CSL Behring; Curacito; Daiichi Sankyo; Biocirugía
Ethicon; Fresenio; Galénica; Bioeducamentos LFB;
MM, AGA, MA, HK, SL, RB, TR, CS-O y AK han
Merck Sharp & Dohme; Octafarma; PAION;
recibido financiación para investigación y/u
Farmacosmas; fotónica sanitaria; Ratiopharm;
honorarios de Pharmacosmos. Además, MM, TR y AK
Roche Diagnostics Internacional Ltd; Roche Farma;
han recibido financiación y/u honorarios de Vifor
Sarstedt; Schering-Plough Internacional; Temporal
Pharma.
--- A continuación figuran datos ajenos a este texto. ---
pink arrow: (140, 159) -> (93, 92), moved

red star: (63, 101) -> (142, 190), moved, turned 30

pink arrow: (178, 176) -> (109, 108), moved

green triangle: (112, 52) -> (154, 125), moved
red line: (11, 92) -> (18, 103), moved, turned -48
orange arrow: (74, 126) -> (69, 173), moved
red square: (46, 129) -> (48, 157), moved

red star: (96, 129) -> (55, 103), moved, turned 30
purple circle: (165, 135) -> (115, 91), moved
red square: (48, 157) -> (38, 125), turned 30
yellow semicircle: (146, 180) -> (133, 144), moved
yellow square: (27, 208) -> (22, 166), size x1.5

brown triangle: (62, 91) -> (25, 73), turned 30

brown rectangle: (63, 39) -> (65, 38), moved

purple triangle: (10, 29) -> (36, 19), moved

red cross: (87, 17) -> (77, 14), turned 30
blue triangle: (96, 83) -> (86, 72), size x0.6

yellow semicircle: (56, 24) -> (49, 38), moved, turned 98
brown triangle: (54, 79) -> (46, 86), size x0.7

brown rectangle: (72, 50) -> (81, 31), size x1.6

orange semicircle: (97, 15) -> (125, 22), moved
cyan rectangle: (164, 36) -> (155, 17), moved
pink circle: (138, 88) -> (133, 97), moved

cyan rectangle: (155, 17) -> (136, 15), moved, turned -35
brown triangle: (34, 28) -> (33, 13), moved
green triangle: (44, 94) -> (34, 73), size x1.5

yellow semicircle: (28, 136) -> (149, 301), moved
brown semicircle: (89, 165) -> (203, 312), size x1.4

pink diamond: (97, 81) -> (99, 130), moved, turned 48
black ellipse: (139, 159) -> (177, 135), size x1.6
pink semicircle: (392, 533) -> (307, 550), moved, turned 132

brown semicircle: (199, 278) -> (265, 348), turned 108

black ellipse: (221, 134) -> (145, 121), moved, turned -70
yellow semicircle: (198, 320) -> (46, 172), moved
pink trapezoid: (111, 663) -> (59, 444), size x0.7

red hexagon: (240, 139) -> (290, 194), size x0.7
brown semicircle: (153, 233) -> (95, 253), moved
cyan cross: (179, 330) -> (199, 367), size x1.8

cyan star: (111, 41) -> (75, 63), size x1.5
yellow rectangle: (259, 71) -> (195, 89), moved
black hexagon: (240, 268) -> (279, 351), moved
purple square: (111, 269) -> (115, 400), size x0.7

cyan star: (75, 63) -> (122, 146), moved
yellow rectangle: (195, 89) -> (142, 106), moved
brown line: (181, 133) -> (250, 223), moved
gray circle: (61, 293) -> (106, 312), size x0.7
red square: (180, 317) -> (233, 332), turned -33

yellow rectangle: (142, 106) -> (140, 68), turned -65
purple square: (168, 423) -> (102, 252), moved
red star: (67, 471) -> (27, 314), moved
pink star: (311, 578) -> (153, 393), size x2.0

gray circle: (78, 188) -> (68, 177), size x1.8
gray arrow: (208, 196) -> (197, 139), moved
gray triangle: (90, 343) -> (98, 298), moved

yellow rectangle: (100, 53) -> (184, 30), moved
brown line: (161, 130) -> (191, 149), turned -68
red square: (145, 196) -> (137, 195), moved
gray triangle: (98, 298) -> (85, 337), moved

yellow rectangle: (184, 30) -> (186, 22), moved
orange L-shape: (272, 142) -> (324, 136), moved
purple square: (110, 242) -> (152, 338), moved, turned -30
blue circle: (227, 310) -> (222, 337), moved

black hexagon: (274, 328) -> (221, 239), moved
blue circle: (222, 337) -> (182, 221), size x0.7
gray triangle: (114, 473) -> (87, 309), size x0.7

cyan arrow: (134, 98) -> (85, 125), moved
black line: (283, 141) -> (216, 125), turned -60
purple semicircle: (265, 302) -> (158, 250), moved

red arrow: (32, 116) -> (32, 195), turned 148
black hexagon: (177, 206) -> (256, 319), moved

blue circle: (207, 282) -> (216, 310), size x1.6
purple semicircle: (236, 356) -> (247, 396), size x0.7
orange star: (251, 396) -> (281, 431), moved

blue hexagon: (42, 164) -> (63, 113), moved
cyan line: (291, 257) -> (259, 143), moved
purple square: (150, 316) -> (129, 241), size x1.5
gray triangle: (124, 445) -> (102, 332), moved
MA ha recibido honorarios de
Internacional; Verum Diagnostics y Vifor Pharma.
Pharmacosmos, AMAG Pharmaceuticals y Luitpold
Pharmaceuticals Inc. SL ha recibido honorarios de
GL no tiene ningún conflicto de intereses que declarar. AK
Pharmacosmos y Masimo. MB ha recibido honorarios
es el editor en jefe deAnestesiaComo resultado, este manuscrito
de GSK. El departamento de investigación de la AA ha
ha sido sometido a una revisión externa adicional.